CraftBot Canada provides PPE and support for COVID
The 3D printer manufacturer has produced over 5,000 shields, which were given to local hospitals and businesses
TORONTO — As Canadian businesses look to reopen, CraftBot Canada, a developer and manufacturer of 3D printers, launched a #3DPrintToProtect initiative with hospitals and other distribution partners to help frontline workers better protect themselves.
CraftBot redirected its resources to set up a Rapid Local Manufacturing (RLM) farm concept consisting of 12 3D printers printing and manufacturing thousands of face shields.
The RLM farm produced over 5,000 shields, which were given to local hospitals and businesses.
CraftBot says the initiative has been shared with distributors in various countries to empower them through hardware and software support in their local fight against COVID-19.

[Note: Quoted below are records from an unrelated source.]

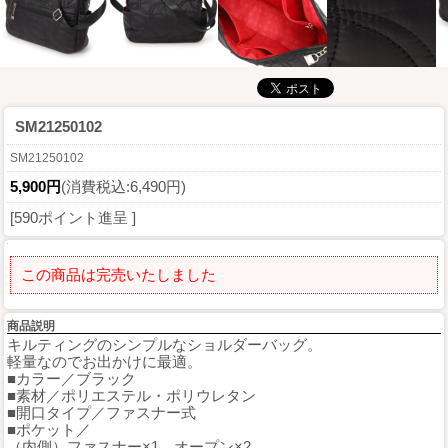
SM21250102
SM21250102
5,900円
(消費税込:6,490円)
[590ポイント進呈 ]
この商品は完売いたしました
商品説明
キルティングのシンプルなショルダーバッグ。
軽量なのでお出かけに最適。
■カラー／ブラック
■素材／ポリエステル・ポリウレタン
■開口タイプ／ファスナー式
■ポケット／
（内側）ファスナー×1、オープン×2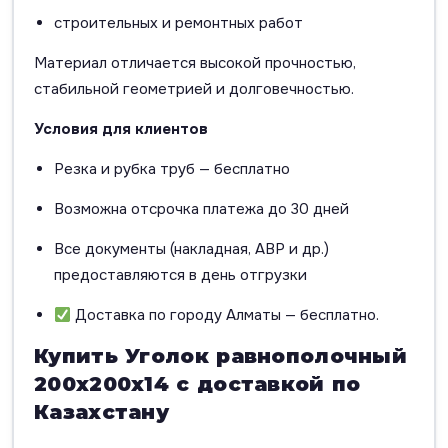
строительных и ремонтных работ
Материал отличается высокой прочностью,
стабильной геометрией и долговечностью.
Условия для клиентов
Резка и рубка труб — бесплатно
Возможна отсрочка платежа до 30 дней
Все документы (накладная, АВР и др.)
предоставляются в день отгрузки
Доставка по городу Алматы — бесплатно.
Купить Уголок равнополочный
200х200х14 с доставкой по
Казахстану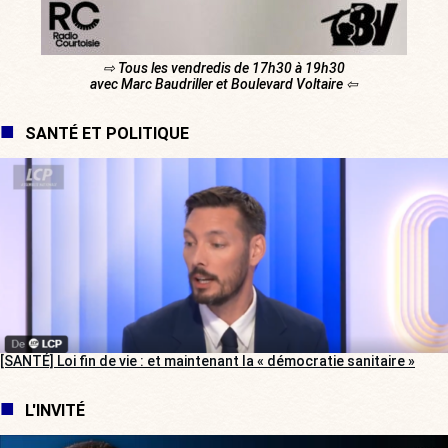
⇨ Tous les vendredis de 17h30 à 19h30
avec Marc Baudriller et Boulevard Voltaire ⇦
SANTÉ ET POLITIQUE
[SANTÉ] Loi fin de vie : et maintenant la « démocratie sanitaire »
L'INVITÉ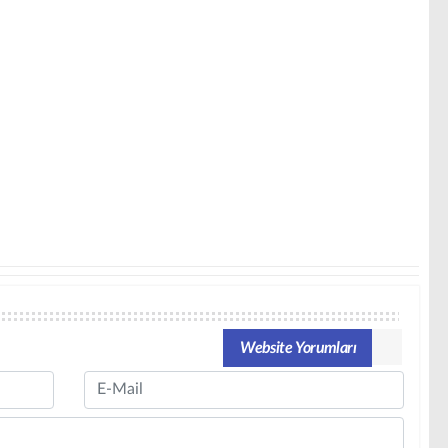
Website Yorumları
Email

“This is an important initiative as face shields and PPE become the safest and fastest way to give the public confidence to return to a sense of normalcy,” said John Kassis, VP commercial for CraftBot, in a prepared statement.
CraftBot says it has worked with the following sectors to help prevent the spread of COVID-19:
- Hospitals: Working with the Lynn and Arnold Irwin Advanced Perioperative Imaging Lab (APIL) at the Peter Munk Cardiac Centre, University Health Network, recognized as the largest health research organization in Canada, to support the mass production of face shields for frontline healthcare workers and provide an additional printer to supplement APIL’s printing hub for urgently needed parts for emergency ventilation systems.
- Distributors: Providing a 3D printer and 500 face shields to Shop3D.ca, a Canadian-based 3D printer national distributor and reseller.
- Retailers/Communities: Setting up an RLM centre at the printer reseller Digitmakers to help its employees manufacture PPE for the University Health Network hospitals and others that require it.
“Our goal is to help make PPE available so that anyone at home can purchase a 3D printer and help with this movement to #3DPrintToProtect,” added John Kassis. “We want all businesses to know that we are here to help them, whether it’s with PPE’s, rapid local manufacturing or just to help someone new into 3D printing. While we are acting locally within Canada, we have similar initiatives running within Germany, Hungary, the U.K., and the U.S. to make this a truly global movement.”